How to best describe Azure Data Factory (ADF) V2? A friend of mine described it as the ETL of the skies. And since I based almost my entire career on ETL tools, this sounded like music to my ears. After running a nice project in ADF I can now look back on this statement, and conclude there is some truth behind that statement, but it’s more an ELT then a ETL tool.
ADF is a data integration tool that can manage and orchestrate data streams between different Azure Data Component like Azure Blob Store, Data Lake Store, but also Data Lake Analytics and Azure Data Warehouse. It can even grab data from your on premise data sources in your company. The real transformation part isn’t its cup of tea however.
But hey, we got now other more powerful tools for this inside Azure, we can even use ADF as a runtime environment for SSIS packages, that will do all the lookup and transform work for you. Since its version 2 dress it also contains a graphical user interface. Too bad for all these Die Hard fans out there writing and debugging JSON code by hand, we can now use drag and drop as well :-)
This series will consist out of three blogposts. Below I will go deeper into Linked Services, the glue that you’ll need to keep all these Azure Services together. In a second blogpost I will explain how to load the data in our SQLtable using Polybase. In a third post we’ll be working with parameters and a parameter table, so you can make your workflow more dynamic.
I have my file in Azure Data Lake Store and I want to load it into my Azure Database using Data Factory.
In order to achieve this we need to set up a linked service between Azure Data Lake Store and Data Factory. You can think of Linked Services as being a connection string. And off course every connection string needs to be able to authenticate itself to the service. For this, we won’t be using our own user ID for this, but a service principal.
The service principal fits in the concept of Role-Based Access Control in Azure (RBAC). Role-based access control (RBAC) helps you to manage who has access to Azure resources, what they can do with those resources, and what areas they have access to. So you can define fine-grained what each user or group can see or do in your environment, instead of giving everyone full access. For communication between Azure applications Service Principals are used, think of it as a user identity for an azure resource. To the Service Principle you then add roles that define what exactly the service principle has access to, and the scope of it (Reader, Contributor, Owner).
The first step is to create an ADF Instance in your Azure Resource Group, and click on Author and Monitor to create your first project. Let’s skip the sissy wizards, and go straight to the real-men author section.
You go to Connections, Linked Service, Click New and choose to create a Linked Service to the Azure Data Lake Store.
Here you need to provide a Name, Choose your Azure Subscription and the Data Lake Store you want to connect too.
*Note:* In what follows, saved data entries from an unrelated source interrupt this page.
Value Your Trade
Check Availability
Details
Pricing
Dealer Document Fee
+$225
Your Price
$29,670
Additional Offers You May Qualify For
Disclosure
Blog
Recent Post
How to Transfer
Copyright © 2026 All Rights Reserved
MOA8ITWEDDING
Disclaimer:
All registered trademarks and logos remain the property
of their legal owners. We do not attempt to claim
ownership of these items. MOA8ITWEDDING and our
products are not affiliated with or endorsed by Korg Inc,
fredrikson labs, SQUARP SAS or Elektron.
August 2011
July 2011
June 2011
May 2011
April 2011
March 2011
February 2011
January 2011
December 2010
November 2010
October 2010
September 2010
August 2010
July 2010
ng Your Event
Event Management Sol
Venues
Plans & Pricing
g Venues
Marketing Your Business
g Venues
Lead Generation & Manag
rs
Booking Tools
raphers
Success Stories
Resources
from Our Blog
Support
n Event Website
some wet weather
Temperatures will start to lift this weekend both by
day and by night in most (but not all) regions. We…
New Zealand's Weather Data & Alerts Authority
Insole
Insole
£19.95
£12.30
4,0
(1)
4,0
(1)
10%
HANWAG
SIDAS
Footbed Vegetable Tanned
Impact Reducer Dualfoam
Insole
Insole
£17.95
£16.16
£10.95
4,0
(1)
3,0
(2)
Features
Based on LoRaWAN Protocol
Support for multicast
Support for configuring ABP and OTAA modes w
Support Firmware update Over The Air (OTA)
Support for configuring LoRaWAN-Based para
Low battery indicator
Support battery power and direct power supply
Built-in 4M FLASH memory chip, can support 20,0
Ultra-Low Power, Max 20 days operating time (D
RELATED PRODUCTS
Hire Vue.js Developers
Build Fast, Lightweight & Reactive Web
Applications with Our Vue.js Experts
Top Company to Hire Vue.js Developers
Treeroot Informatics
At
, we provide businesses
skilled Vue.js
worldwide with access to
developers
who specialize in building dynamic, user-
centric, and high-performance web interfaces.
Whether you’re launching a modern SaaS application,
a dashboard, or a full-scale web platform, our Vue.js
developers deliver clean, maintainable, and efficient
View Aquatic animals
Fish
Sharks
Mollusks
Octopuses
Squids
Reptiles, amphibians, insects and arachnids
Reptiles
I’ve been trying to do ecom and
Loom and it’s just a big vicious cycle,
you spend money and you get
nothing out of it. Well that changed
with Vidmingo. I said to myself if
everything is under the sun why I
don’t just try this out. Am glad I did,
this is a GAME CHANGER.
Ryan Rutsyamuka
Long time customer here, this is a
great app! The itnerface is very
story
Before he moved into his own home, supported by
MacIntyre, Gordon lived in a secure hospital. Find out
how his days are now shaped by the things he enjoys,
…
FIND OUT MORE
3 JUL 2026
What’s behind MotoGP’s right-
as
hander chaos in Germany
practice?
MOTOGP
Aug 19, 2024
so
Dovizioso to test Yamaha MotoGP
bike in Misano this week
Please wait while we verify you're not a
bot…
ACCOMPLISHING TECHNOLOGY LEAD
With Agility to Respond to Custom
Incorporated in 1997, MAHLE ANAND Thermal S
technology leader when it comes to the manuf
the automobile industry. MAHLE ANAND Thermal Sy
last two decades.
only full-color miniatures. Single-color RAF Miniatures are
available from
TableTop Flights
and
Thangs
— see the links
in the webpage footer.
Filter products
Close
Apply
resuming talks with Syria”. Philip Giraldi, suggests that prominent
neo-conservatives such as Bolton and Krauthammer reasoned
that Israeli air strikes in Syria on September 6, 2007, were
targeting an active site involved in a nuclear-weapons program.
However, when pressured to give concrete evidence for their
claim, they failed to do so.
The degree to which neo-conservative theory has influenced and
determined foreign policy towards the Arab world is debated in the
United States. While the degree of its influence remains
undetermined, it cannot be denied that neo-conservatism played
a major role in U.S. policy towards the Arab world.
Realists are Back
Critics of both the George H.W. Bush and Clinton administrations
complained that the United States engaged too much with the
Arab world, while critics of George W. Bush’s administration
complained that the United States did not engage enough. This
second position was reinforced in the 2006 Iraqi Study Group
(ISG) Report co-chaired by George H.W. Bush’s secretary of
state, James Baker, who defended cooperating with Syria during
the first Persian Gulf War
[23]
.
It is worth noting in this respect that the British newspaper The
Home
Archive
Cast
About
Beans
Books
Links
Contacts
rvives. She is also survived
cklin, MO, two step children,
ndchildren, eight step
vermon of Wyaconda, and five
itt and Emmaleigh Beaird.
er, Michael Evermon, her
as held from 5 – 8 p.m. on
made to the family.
As the authentication type, you choose to use the Service Principal.
Next up, populate the Service Principal ID and Service Principle Key. Microsoft here chose to use a cryptic definition of User ID and User Password of the service Principal.
I hereby assume you have not created a service principal yet, so I guide you through the process of creating one.
Go to Azure Active Directory
In the Azure Portal. There you choose for App Registrations:
There you choose for New App Registration.
Provide a new for you application connector. The Sign-on URL in this case can be given randomly, as it’s not important in this case. Important is that you choose to Web app / API as the Application type.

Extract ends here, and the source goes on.